What you will do: With the images set aside, retype every record below character for character.

The data:
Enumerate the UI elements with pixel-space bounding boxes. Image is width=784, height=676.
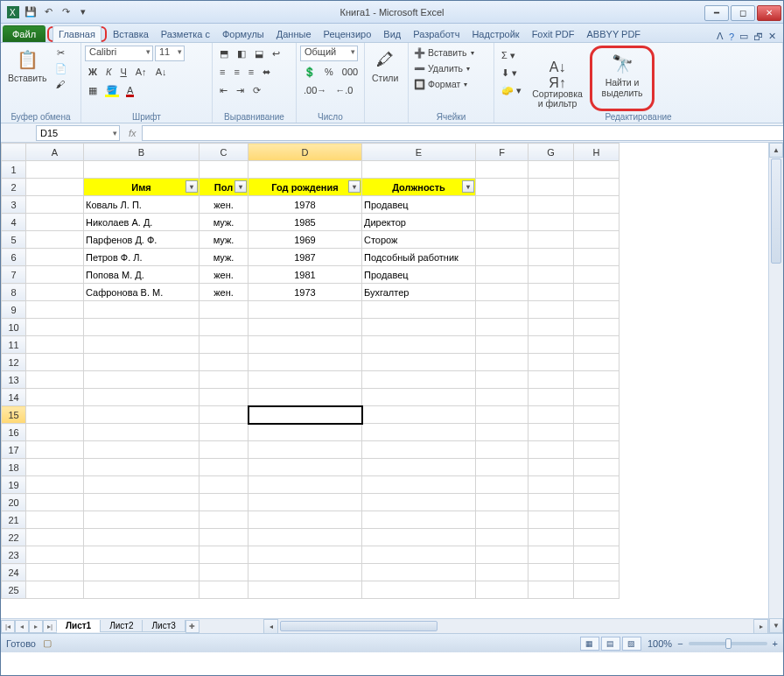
cell-B15[interactable] <box>84 406 200 424</box>
cell-D2[interactable]: Год рождения▾ <box>248 179 362 196</box>
cell-B3[interactable]: Коваль Л. П. <box>84 196 200 214</box>
cell-F15[interactable] <box>476 406 528 424</box>
zoom-handle[interactable] <box>725 638 732 649</box>
cell-D10[interactable] <box>248 319 362 336</box>
cell-A8[interactable] <box>26 284 84 301</box>
row-header-1[interactable]: 1 <box>2 161 26 179</box>
cell-G12[interactable] <box>528 354 574 371</box>
cell-G10[interactable] <box>528 319 574 336</box>
cell-D17[interactable] <box>248 441 362 459</box>
percent-icon[interactable]: % <box>321 64 337 80</box>
filter-button-d[interactable]: ▾ <box>348 180 360 193</box>
cell-A16[interactable] <box>26 424 84 441</box>
cell-B11[interactable] <box>84 336 200 354</box>
cell-B4[interactable]: Николаев А. Д. <box>84 214 200 231</box>
cell-G3[interactable] <box>528 196 574 214</box>
formula-input[interactable] <box>142 125 783 141</box>
align-right-icon[interactable]: ≡ <box>245 64 257 80</box>
cell-H13[interactable] <box>574 371 620 389</box>
cell-E1[interactable] <box>362 161 476 179</box>
decimal-increase-icon[interactable]: .00→ <box>300 82 330 98</box>
font-size-combo[interactable]: 11 <box>155 46 185 61</box>
cell-G25[interactable] <box>528 581 574 599</box>
fx-icon[interactable]: fx <box>123 128 142 138</box>
cell-D18[interactable] <box>248 459 362 476</box>
cell-D16[interactable] <box>248 424 362 441</box>
cell-G18[interactable] <box>528 459 574 476</box>
cell-E25[interactable] <box>362 581 476 599</box>
merge-icon[interactable]: ⬌ <box>259 64 274 80</box>
cell-F7[interactable] <box>476 266 528 284</box>
cell-A6[interactable] <box>26 249 84 266</box>
tab-formulas[interactable]: Формулы <box>216 25 270 42</box>
cell-F21[interactable] <box>476 511 528 529</box>
cell-C8[interactable]: жен. <box>200 284 248 301</box>
tab-home[interactable]: Главная <box>52 25 102 42</box>
cell-C6[interactable]: муж. <box>200 249 248 266</box>
align-middle-icon[interactable]: ◧ <box>234 46 249 61</box>
cell-C9[interactable] <box>200 301 248 319</box>
cell-H22[interactable] <box>574 529 620 546</box>
row-header-21[interactable]: 21 <box>2 511 26 529</box>
cell-C4[interactable]: муж. <box>200 214 248 231</box>
cell-A21[interactable] <box>26 511 84 529</box>
cell-H11[interactable] <box>574 336 620 354</box>
name-box[interactable]: D15 <box>36 125 120 141</box>
paste-button[interactable]: 📋 Вставить <box>4 46 51 86</box>
filter-button-c[interactable]: ▾ <box>234 180 247 193</box>
macro-record-icon[interactable]: ▢ <box>43 637 52 649</box>
cell-E11[interactable] <box>362 336 476 354</box>
col-header-F[interactable]: F <box>476 144 528 161</box>
cell-G24[interactable] <box>528 564 574 581</box>
cell-G2[interactable] <box>528 179 574 196</box>
cell-A11[interactable] <box>26 336 84 354</box>
cell-G19[interactable] <box>528 476 574 494</box>
align-left-icon[interactable]: ≡ <box>216 64 228 80</box>
vertical-scrollbar[interactable]: ▲ ▼ <box>768 143 783 633</box>
cell-F19[interactable] <box>476 476 528 494</box>
cell-C22[interactable] <box>200 529 248 546</box>
cell-H7[interactable] <box>574 266 620 284</box>
ribbon-minimize-icon[interactable]: ᐱ <box>717 31 724 42</box>
cell-E7[interactable]: Продавец <box>362 266 476 284</box>
tab-abbyy[interactable]: ABBYY PDF <box>581 25 648 42</box>
save-icon[interactable]: 💾 <box>24 5 38 19</box>
tab-review[interactable]: Рецензиро <box>318 25 378 42</box>
zoom-level[interactable]: 100% <box>648 638 672 649</box>
cell-E13[interactable] <box>362 371 476 389</box>
clear-icon[interactable]: 🧽 ▾ <box>498 82 525 98</box>
cell-B10[interactable] <box>84 319 200 336</box>
close-button[interactable]: ✕ <box>757 5 781 21</box>
find-select-button[interactable]: 🔭 Найти и выделить <box>596 50 648 100</box>
cell-G9[interactable] <box>528 301 574 319</box>
cell-G8[interactable] <box>528 284 574 301</box>
row-header-11[interactable]: 11 <box>2 336 26 354</box>
cell-G6[interactable] <box>528 249 574 266</box>
cell-F10[interactable] <box>476 319 528 336</box>
row-header-23[interactable]: 23 <box>2 546 26 564</box>
cell-A14[interactable] <box>26 389 84 406</box>
cell-A20[interactable] <box>26 494 84 511</box>
font-shrink-icon[interactable]: A↓ <box>152 64 171 80</box>
tab-file[interactable]: Файл <box>3 25 46 42</box>
cut-icon[interactable]: ✂ <box>54 46 68 60</box>
cell-D14[interactable] <box>248 389 362 406</box>
cell-G4[interactable] <box>528 214 574 231</box>
align-center-icon[interactable]: ≡ <box>230 64 242 80</box>
cell-B16[interactable] <box>84 424 200 441</box>
redo-icon[interactable]: ↷ <box>59 5 73 19</box>
cell-D23[interactable] <box>248 546 362 564</box>
cell-G20[interactable] <box>528 494 574 511</box>
cell-A17[interactable] <box>26 441 84 459</box>
cell-A13[interactable] <box>26 371 84 389</box>
select-all-cell[interactable] <box>2 144 26 161</box>
cell-H14[interactable] <box>574 389 620 406</box>
cell-B23[interactable] <box>84 546 200 564</box>
align-top-icon[interactable]: ⬒ <box>216 46 232 61</box>
cell-D15[interactable] <box>248 406 362 424</box>
row-header-10[interactable]: 10 <box>2 319 26 336</box>
cell-E10[interactable] <box>362 319 476 336</box>
cell-B8[interactable]: Сафронова В. М. <box>84 284 200 301</box>
cell-F1[interactable] <box>476 161 528 179</box>
cell-H15[interactable] <box>574 406 620 424</box>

Output for this task:
Enumerate the UI elements with pixel-space bounding boxes. Image is width=784, height=676.
cell-B15[interactable] <box>84 406 200 424</box>
cell-D2[interactable]: Год рождения▾ <box>248 179 362 196</box>
cell-B3[interactable]: Коваль Л. П. <box>84 196 200 214</box>
cell-F15[interactable] <box>476 406 528 424</box>
zoom-handle[interactable] <box>725 638 732 649</box>
cell-D10[interactable] <box>248 319 362 336</box>
cell-A8[interactable] <box>26 284 84 301</box>
row-header-1[interactable]: 1 <box>2 161 26 179</box>
cell-G12[interactable] <box>528 354 574 371</box>
cell-G10[interactable] <box>528 319 574 336</box>
cell-D17[interactable] <box>248 441 362 459</box>
percent-icon[interactable]: % <box>321 64 337 80</box>
filter-button-d[interactable]: ▾ <box>348 180 360 193</box>
cell-A16[interactable] <box>26 424 84 441</box>
cell-B11[interactable] <box>84 336 200 354</box>
cell-B4[interactable]: Николаев А. Д. <box>84 214 200 231</box>
cell-G3[interactable] <box>528 196 574 214</box>
formula-input[interactable] <box>142 125 783 141</box>
align-right-icon[interactable]: ≡ <box>245 64 257 80</box>
cell-H13[interactable] <box>574 371 620 389</box>
cell-E1[interactable] <box>362 161 476 179</box>
decimal-increase-icon[interactable]: .00→ <box>300 82 330 98</box>
font-size-combo[interactable]: 11 <box>155 46 185 61</box>
cell-G25[interactable] <box>528 581 574 599</box>
fx-icon[interactable]: fx <box>123 128 142 138</box>
cell-D18[interactable] <box>248 459 362 476</box>
cell-D16[interactable] <box>248 424 362 441</box>
cell-G18[interactable] <box>528 459 574 476</box>
cell-E25[interactable] <box>362 581 476 599</box>
merge-icon[interactable]: ⬌ <box>259 64 274 80</box>
cell-F7[interactable] <box>476 266 528 284</box>
cell-A6[interactable] <box>26 249 84 266</box>
tab-formulas[interactable]: Формулы <box>216 25 270 42</box>
cell-F21[interactable] <box>476 511 528 529</box>
cell-C8[interactable]: жен. <box>200 284 248 301</box>
tab-home[interactable]: Главная <box>52 25 102 42</box>
cell-C6[interactable]: муж. <box>200 249 248 266</box>
align-middle-icon[interactable]: ◧ <box>234 46 249 61</box>
cell-C9[interactable] <box>200 301 248 319</box>
cell-H22[interactable] <box>574 529 620 546</box>
row-header-21[interactable]: 21 <box>2 511 26 529</box>
cell-C4[interactable]: муж. <box>200 214 248 231</box>
cell-A21[interactable] <box>26 511 84 529</box>
cell-H11[interactable] <box>574 336 620 354</box>
name-box[interactable]: D15 <box>36 125 120 141</box>
paste-button[interactable]: 📋 Вставить <box>4 46 51 86</box>
filter-button-c[interactable]: ▾ <box>234 180 247 193</box>
macro-record-icon[interactable]: ▢ <box>43 637 52 649</box>
cell-E11[interactable] <box>362 336 476 354</box>
col-header-F[interactable]: F <box>476 144 528 161</box>
cell-G24[interactable] <box>528 564 574 581</box>
cell-G2[interactable] <box>528 179 574 196</box>
cell-A11[interactable] <box>26 336 84 354</box>
cell-G19[interactable] <box>528 476 574 494</box>
align-left-icon[interactable]: ≡ <box>216 64 228 80</box>
vertical-scrollbar[interactable]: ▲ ▼ <box>768 143 783 633</box>
cell-F19[interactable] <box>476 476 528 494</box>
cell-C22[interactable] <box>200 529 248 546</box>
cell-H7[interactable] <box>574 266 620 284</box>
ribbon-minimize-icon[interactable]: ᐱ <box>717 31 724 42</box>
cell-E7[interactable]: Продавец <box>362 266 476 284</box>
tab-abbyy[interactable]: ABBYY PDF <box>581 25 648 42</box>
save-icon[interactable]: 💾 <box>24 5 38 19</box>
tab-review[interactable]: Рецензиро <box>318 25 378 42</box>
zoom-level[interactable]: 100% <box>648 638 672 649</box>
cell-E13[interactable] <box>362 371 476 389</box>
clear-icon[interactable]: 🧽 ▾ <box>498 82 525 98</box>
cell-B10[interactable] <box>84 319 200 336</box>
close-button[interactable]: ✕ <box>757 5 781 21</box>
find-select-button[interactable]: 🔭 Найти и выделить <box>596 50 648 100</box>
cell-G9[interactable] <box>528 301 574 319</box>
cell-G8[interactable] <box>528 284 574 301</box>
row-header-11[interactable]: 11 <box>2 336 26 354</box>
cell-G6[interactable] <box>528 249 574 266</box>
cell-F10[interactable] <box>476 319 528 336</box>
row-header-23[interactable]: 23 <box>2 546 26 564</box>
cell-A14[interactable] <box>26 389 84 406</box>
cell-A20[interactable] <box>26 494 84 511</box>
font-shrink-icon[interactable]: A↓ <box>152 64 171 80</box>
tab-file[interactable]: Файл <box>3 25 46 42</box>
cut-icon[interactable]: ✂ <box>54 46 68 60</box>
cell-D14[interactable] <box>248 389 362 406</box>
cell-G4[interactable] <box>528 214 574 231</box>
align-center-icon[interactable]: ≡ <box>230 64 242 80</box>
cell-B16[interactable] <box>84 424 200 441</box>
redo-icon[interactable]: ↷ <box>59 5 73 19</box>
cell-D23[interactable] <box>248 546 362 564</box>
cell-G20[interactable] <box>528 494 574 511</box>
cell-A17[interactable] <box>26 441 84 459</box>
cell-A13[interactable] <box>26 371 84 389</box>
select-all-cell[interactable] <box>2 144 26 161</box>
cell-H14[interactable] <box>574 389 620 406</box>
cell-B23[interactable] <box>84 546 200 564</box>
align-top-icon[interactable]: ⬒ <box>216 46 232 61</box>
cell-D15[interactable] <box>248 406 362 424</box>
row-header-10[interactable]: 10 <box>2 319 26 336</box>
cell-E10[interactable] <box>362 319 476 336</box>
cell-B8[interactable]: Сафронова В. М. <box>84 284 200 301</box>
cell-F1[interactable] <box>476 161 528 179</box>
cell-H15[interactable] <box>574 406 620 424</box>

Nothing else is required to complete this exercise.